New Book by Charles Simic

I just finished reading the newest book by the poet laureate of the US, Charles Simic, entitled That Little Something, and it's left me a little sad. Not because of the book, or the poetry therein, which are, characteristically, excellent, but by the production values of the book itself. Several of the pages, including several in the front, were poorly printed, at least one of the poems near the back (I don't usually look too closely at that kind of thing) has a typographical error, several pages weren't completely cut apart. And the worst, and most inexcusable, problem is in the front list of the poet's previous books, where one title is printed Charon's Cosmetology, which should obviously be Charon's Cosmology (I even checked my copy because reading it the other way was so shocking)!

Over the last 20 years or so, coincident with the rise of computerized typesetting and the electronic creation and dissemination of text, I have noticed a marked drop in the quality of published text. I believe it's a result of computerized spell checking-- which does not yield publication quality text-- and a general decline in the standards of the reading public. When so much text is generated so quickly on computer screens for the internet, there's a feeling that anything we read can be sloppy because it's not permanent-- it's ephemeral, and not worth the trouble of all that old-fashioned proof reading. The New Yorker managed to acquire a stuffy, strait-laced reputation for being so polished with copy editing and proof reading. At the other extreme were computer books in the early 90's that had scores of typographical errors, even in printed computer code, which were bad enough to make the example programs not work. The reader (this was before the internet, or at least before it was ubiquitous) was left to figure it out for themselves. Computer books soon thereafter started to come bound with the source code on diskettes-- where they would at least not be subject to errors in transcription-- and then on CD's (bigger and cheaper and less likely to break), and nowadays have all of their sample code posted on the internet where it can be changed by the publisher or the author on the fly if anything is found to be incorrect.

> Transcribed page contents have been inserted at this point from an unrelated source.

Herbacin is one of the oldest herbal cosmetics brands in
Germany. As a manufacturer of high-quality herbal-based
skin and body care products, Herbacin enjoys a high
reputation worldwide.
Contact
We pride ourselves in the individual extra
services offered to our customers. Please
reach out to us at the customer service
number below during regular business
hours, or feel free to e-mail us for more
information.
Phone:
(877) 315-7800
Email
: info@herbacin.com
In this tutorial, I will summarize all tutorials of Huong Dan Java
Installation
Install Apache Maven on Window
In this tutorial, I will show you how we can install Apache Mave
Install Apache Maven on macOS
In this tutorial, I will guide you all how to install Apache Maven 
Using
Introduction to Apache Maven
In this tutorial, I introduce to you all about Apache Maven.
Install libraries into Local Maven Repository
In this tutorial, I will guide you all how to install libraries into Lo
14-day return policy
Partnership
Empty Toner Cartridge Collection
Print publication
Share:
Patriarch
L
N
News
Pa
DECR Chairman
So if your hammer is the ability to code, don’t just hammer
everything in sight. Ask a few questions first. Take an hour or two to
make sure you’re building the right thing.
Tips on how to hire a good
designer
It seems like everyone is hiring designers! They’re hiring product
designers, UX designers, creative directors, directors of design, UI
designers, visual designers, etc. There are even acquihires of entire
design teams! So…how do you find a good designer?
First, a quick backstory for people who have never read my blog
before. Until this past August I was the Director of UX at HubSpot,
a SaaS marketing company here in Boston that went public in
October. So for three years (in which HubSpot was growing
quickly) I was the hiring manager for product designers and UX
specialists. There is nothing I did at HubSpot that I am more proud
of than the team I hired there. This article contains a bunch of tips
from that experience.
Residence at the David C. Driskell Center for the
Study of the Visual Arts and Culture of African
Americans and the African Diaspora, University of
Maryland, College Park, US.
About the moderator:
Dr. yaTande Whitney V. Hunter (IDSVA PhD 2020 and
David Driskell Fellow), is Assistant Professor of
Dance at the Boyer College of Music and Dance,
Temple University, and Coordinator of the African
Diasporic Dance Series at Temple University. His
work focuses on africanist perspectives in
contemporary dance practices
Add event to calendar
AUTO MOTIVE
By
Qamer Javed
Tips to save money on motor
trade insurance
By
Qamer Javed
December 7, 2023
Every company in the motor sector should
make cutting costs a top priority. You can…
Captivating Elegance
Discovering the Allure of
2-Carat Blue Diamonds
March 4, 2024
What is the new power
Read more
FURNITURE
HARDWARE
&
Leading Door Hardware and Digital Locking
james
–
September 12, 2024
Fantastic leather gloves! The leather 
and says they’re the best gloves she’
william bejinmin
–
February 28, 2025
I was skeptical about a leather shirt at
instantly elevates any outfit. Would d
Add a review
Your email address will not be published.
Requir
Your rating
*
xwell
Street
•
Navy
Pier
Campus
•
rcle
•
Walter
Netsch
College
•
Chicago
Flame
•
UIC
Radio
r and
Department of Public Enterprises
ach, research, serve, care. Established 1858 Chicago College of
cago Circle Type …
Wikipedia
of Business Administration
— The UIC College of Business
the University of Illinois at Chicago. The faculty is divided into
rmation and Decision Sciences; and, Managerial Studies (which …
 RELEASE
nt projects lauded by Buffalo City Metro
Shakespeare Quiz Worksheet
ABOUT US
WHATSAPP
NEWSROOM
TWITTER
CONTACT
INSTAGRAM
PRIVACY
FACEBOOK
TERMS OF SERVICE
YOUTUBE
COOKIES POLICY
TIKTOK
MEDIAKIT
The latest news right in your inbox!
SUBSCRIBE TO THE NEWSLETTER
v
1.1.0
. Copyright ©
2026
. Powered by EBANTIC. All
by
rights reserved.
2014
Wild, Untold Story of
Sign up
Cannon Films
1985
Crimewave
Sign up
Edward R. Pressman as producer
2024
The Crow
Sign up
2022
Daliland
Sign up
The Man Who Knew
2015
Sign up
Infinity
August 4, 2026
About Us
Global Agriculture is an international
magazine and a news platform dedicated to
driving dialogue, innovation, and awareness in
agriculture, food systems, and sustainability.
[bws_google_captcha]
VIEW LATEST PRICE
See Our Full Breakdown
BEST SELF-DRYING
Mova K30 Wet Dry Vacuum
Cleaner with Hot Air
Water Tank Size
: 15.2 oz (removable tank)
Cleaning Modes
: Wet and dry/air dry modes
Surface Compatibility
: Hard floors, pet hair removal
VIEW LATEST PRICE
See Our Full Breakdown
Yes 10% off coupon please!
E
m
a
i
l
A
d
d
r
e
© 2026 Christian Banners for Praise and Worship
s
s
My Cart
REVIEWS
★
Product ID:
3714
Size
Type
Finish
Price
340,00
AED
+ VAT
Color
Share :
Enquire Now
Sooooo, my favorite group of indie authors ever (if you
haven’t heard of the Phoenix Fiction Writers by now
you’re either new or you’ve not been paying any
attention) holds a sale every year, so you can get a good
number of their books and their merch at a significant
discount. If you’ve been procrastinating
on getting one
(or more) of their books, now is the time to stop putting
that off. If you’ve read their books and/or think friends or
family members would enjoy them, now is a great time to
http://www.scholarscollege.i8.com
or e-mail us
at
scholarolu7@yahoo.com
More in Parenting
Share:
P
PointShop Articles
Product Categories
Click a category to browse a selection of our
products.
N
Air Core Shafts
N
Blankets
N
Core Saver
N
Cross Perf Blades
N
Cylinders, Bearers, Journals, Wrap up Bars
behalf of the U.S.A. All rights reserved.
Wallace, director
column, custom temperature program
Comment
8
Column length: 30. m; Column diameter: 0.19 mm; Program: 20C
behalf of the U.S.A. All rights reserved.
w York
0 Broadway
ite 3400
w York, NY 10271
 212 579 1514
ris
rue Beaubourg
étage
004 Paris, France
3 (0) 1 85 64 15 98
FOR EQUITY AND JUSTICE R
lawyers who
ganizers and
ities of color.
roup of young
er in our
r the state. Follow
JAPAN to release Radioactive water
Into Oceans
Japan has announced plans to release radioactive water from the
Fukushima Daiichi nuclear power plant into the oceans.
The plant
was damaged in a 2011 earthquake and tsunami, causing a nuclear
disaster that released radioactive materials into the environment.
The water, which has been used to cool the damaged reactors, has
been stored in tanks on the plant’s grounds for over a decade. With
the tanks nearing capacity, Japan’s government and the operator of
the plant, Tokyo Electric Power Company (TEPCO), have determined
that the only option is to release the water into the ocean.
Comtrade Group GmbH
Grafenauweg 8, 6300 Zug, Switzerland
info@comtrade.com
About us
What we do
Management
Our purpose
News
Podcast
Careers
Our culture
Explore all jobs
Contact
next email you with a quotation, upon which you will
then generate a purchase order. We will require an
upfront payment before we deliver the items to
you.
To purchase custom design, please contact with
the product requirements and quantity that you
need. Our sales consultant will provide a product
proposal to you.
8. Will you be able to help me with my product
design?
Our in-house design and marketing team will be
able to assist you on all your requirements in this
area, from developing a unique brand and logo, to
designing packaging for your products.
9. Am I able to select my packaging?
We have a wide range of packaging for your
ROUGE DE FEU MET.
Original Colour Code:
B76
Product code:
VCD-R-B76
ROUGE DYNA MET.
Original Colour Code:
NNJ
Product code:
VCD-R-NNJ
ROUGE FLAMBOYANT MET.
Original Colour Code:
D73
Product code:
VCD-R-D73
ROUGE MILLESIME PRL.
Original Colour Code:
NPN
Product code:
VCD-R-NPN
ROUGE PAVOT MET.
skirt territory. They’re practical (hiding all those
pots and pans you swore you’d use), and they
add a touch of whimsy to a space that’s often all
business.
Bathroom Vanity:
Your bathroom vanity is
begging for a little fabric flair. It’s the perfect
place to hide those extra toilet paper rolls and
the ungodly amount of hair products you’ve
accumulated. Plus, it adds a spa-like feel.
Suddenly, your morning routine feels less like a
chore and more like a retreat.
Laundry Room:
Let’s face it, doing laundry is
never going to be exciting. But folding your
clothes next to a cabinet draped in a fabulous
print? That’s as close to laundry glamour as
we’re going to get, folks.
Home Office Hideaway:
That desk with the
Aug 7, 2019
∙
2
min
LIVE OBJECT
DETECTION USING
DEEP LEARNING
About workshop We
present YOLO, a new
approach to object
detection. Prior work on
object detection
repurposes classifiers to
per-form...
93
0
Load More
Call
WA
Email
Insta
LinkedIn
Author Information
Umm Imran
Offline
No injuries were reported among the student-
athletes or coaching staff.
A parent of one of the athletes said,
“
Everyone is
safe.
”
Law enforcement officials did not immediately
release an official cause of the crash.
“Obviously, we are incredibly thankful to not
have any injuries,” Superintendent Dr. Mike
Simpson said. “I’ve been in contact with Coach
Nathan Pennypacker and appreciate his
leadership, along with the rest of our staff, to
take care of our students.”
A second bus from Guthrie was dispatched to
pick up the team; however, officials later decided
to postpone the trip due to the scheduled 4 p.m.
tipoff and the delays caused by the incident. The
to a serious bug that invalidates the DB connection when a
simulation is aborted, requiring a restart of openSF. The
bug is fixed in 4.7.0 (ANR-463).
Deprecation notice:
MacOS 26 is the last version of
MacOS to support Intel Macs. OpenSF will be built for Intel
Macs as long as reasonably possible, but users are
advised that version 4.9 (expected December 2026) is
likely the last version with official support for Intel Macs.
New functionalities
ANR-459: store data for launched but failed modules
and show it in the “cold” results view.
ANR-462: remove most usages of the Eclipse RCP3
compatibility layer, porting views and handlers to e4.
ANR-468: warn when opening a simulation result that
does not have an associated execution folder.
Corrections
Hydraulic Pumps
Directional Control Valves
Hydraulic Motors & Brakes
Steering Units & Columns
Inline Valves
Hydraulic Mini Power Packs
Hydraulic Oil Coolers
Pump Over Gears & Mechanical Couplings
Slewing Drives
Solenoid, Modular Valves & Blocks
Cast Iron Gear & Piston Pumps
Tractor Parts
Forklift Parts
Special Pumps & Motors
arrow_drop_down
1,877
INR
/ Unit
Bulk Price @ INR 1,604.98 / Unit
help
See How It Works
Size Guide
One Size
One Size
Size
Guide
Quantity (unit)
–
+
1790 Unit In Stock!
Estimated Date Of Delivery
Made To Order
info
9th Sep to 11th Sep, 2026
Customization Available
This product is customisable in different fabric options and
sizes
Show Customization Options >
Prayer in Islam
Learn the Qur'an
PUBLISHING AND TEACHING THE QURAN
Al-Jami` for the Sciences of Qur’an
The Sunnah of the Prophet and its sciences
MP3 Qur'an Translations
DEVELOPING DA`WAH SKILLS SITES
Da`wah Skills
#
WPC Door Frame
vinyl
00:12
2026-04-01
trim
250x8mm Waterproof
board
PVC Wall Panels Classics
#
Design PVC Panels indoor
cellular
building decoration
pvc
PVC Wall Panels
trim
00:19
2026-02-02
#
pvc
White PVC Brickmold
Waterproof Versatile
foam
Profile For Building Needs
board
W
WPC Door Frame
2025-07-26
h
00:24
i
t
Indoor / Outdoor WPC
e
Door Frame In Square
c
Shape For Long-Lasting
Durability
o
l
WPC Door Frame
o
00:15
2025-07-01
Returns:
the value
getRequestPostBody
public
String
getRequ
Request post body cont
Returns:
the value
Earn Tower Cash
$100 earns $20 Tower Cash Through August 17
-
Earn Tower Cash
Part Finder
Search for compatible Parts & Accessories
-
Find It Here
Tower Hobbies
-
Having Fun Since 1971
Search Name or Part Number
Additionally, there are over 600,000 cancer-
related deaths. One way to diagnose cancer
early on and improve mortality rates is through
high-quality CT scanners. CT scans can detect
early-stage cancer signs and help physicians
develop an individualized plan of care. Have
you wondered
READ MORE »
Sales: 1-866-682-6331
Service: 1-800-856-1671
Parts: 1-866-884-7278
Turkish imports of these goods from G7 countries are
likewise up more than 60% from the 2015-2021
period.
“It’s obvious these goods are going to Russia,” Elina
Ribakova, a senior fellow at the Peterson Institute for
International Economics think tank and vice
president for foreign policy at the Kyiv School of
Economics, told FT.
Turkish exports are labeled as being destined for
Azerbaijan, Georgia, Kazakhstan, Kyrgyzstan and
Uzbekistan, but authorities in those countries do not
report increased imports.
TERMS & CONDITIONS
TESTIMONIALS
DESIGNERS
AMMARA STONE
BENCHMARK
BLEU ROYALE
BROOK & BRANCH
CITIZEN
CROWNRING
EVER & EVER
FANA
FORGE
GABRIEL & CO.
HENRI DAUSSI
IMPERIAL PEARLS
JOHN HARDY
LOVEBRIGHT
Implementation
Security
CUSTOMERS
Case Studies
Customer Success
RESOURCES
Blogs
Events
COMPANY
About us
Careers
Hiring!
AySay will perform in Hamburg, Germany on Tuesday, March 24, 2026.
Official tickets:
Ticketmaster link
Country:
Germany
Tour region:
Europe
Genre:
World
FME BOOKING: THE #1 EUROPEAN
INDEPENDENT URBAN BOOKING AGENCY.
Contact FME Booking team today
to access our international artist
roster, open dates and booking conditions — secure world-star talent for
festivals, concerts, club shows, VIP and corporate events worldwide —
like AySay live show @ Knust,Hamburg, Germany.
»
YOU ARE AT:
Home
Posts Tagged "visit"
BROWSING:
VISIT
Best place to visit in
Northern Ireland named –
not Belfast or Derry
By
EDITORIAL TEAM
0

Which brings us back to the new Charlie Simic book. It's not a computer book, it's the newest book (I bought it in hardcover, for $23.00 plus tax) of poetry, from one of America's premier poets, and published by one of the most reputable literary publishers out there-- Harcourt. Harcourt has done Mr. Simic, and the poetry loving public (a small universe if there ever was one) a disservice. The sloppy print job and imperfect binding would have been bad enough, and the typos-- well, it happens-- but by blatantly misspelling the title of one of the author's previous publications they really blew it. I feel like the grand old man got bilked by the fast talking upstart management at the publisher, and then they sold the book to me, knowing nothing would happen. Frankly, I feel like we're now characters in a Simic poem. And I'm disappointed.